To the excitement of certain federal MPs, the New Brunswick government has decided that in order to encourage more women to run for the provincial legislature (currently there are a pathetic eight out of 49 MLAs), they are going to offer richer per-vote subsidies for parties for women candidates over male ones. While there is a school of thought that insists that this is a great way to get parties to put more women on the ballot, I remain unconvinced.
Part of the problem is that this is trying to impose a top-down solution, which defeats part of the purpose of how our system is supposed to work. Candidates are supposed to come from the ground-up, and candidates should be chosen by the local grassroots, which means giving them tools to help recruit more women (and other minorities).
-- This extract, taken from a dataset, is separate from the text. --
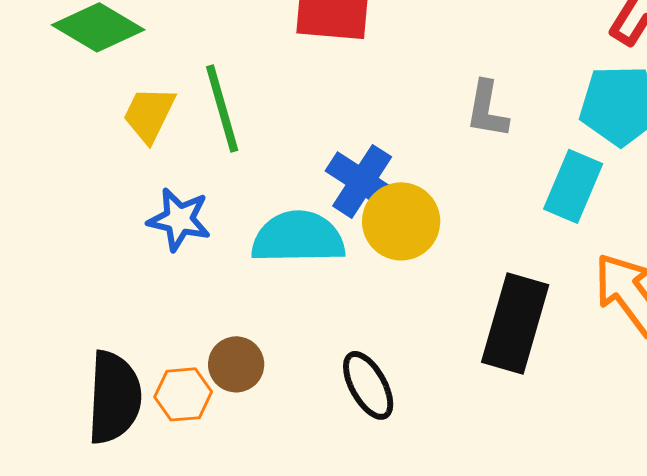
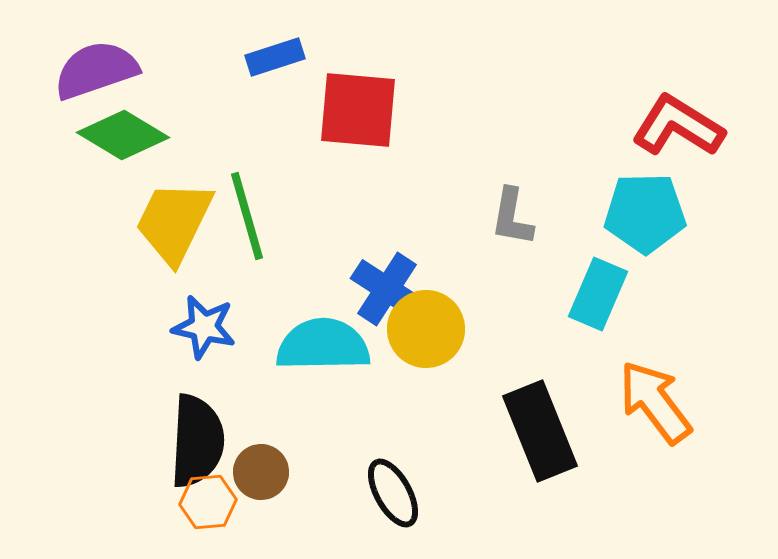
yellow trapezoid: (149, 114) -> (174, 222), size x1.5
black rectangle: (515, 323) -> (540, 431), turned -38
black semicircle: (114, 397) -> (197, 441), moved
That means removing barriers on the ground, whether it’s being persistent in asking them to run (there is research that shows that you need to ask women an average of five times before they’ll say yes – a strategy the federal Liberals successfully adopted before the last election), or arranging childcare, or ensuring that your local fundraising networks aren’t excluding them because many women candidates don’t have access to the same kinds of networks. It means organizing on the ground, not simply naming or nominating women candidates from on high and expecting people to vote for them.
I will grant you that the New Brunswick Liberals think they’re being clever by tying the increased per-vote subsidy to women as a tactic that would incentive parties to run them in ridings where they’ll get more votes rather than in no-hope ridings (because it’s true that simply offering financial incentives or penalties based on the percentage of women running often results in women carrying those no-hope ridings), but it still smacks of a top-down solution that will result in accusations of tokenism – that they’re only running women so that the party gets more money rather than because she’s the best person for the job. Top-down impositions based on perverse incentives can’t and shouldn’t be the answer. The answer should be proper grassroots engagement and understanding the barriers women face so that they can be removed at the ground level. If we can do that, combined with getting a greater number of straight white male incumbents to step aside to give more space to women and minority candidates to take their places, we’ll find a better and more sustainable engagement with the system.
- The Liberals are holding a rare weekend caucus meeting, while the backbenchers are insisting that they’re totally not restless or disgruntled. Really! Swear!
- If you’ve missed the whole Standing Orders debate and the committee filibuster, here’s a primer for you.
- Trudeau says that a “process” is underway with regards to the alleged sexist comment made by MP Nicola Di Iorio.
- Bill Morneau says that infrastructure money is slow to rollout by design, to avoid wasting funds.
- The government is considering new legislation around warrantless access to digital data, despite the Supreme Court of Canada saying it was unconstitutional.
- Overworked, underpaid, poorly equipped, morale suffering, Mounties are being poached by other police forces around the country.
- Oh noes! Departments bought new TVs for teleconferencing! Perform some cheap outrage!
- It sounds like Toronto will be getting an “AI Institute” (read: Deep Learning tech cluster) out of the budget.
- New funding could reinvigorate the National Research Council.
- Former Veterans Ombudsman Pat Stogran says he’ll run for NDP leadership, and focus on making government open-by-default.
- Conservative leadership also-ran Andrew Saxton tries to embrace being boring by saying boring gets stuff done. Sure, Jan.
- Jason Kirby pours some scorn over the budget and its fetishism for “superclusters.”
- Over at Maclean’s, I talk about why we don’t need to modernize the House of Commons, and why we should in fact roll back changes made to date.
Odds and ends:
Tristin Hopper found a trove of anguished letters of immigrants bitterly disappointed with their arrival in Canada.